Experimental and numerical study on the low-velocity impact behavior of foam-core sandwich panels

Abstract

This paper presents the results of an experimental and numerical study on the low-velocity impact behavior of foam-core sandwich panels. Panels with polyurethane foam core and plain weave carbon fabric laminated face-sheets were subjected to low-velocity impact with hemispherical steel impactors of different diameters at various energy levels. Digital image correlation technique (a non-contact measuring system) was used to measure the real-time displacement and velocity of the impactor, and the back surface out-of-plane panel deflection time-history. A load sensor was used to record the contact force time-history. Non-destructive inspection and destructive sectioning methods were used to evaluate the internal and external damage on the sandwich panels after impact.
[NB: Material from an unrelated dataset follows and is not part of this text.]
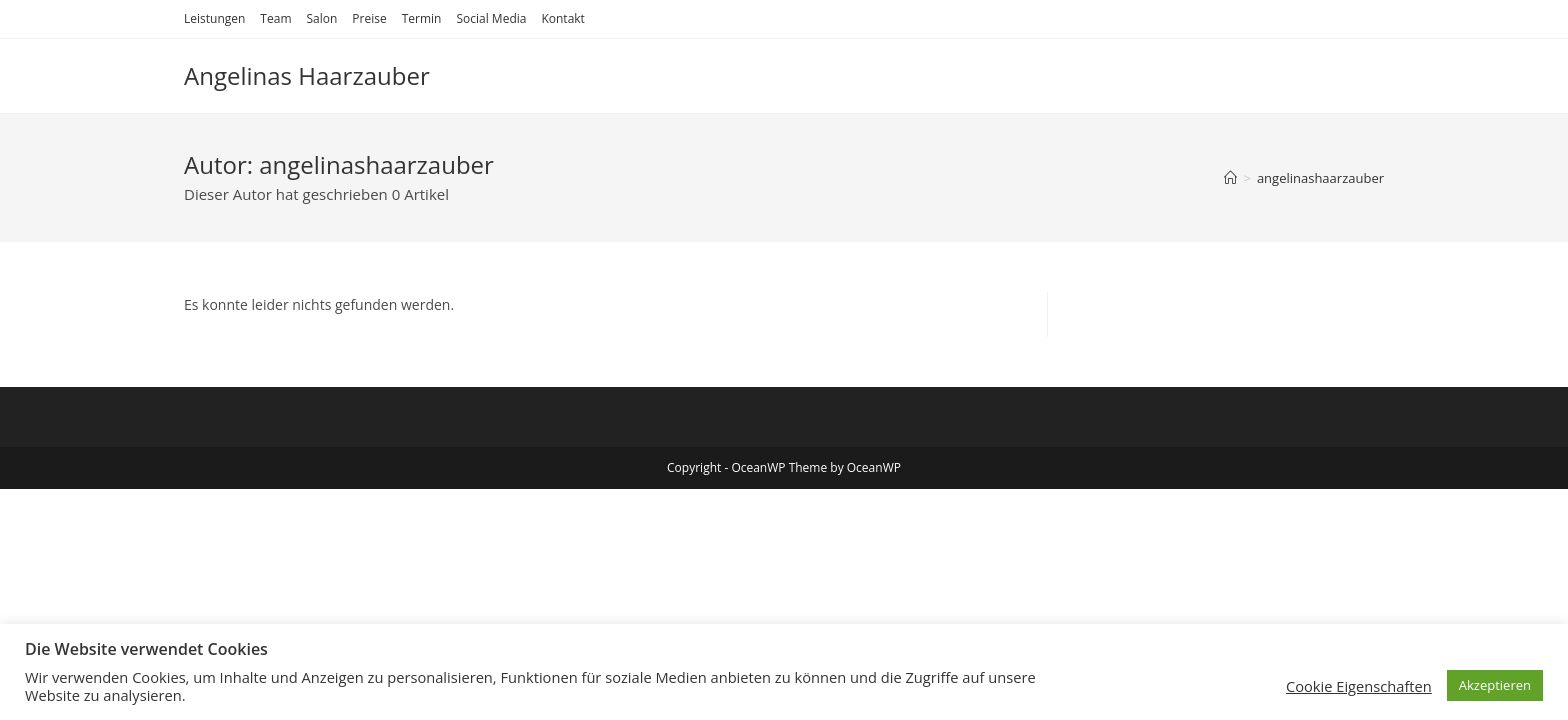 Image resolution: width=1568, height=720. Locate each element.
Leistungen (214, 18)
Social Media (491, 18)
The effects of impact variables such as impactor diameter, impact energy, and sandwich panel configuration parameters, such as face-sheet thickness and foam core thickness on the impact behavior and resulting impact damage states were studied. Based on the generalized Schapery theory, a progressive damage model is developed to describe the nonlinear behavior of plain weave carbon laminates during impact. The foam core was modeled as a crushable foam material. Coupon tests were conducted to determine the input parameters for the progressive damage model and the foam crushing properties. Three-dimensional finite element models were implemented to analyze the impact response incorporating the progressive damage model. Results from the numerical models were found to agree well with experimental observations.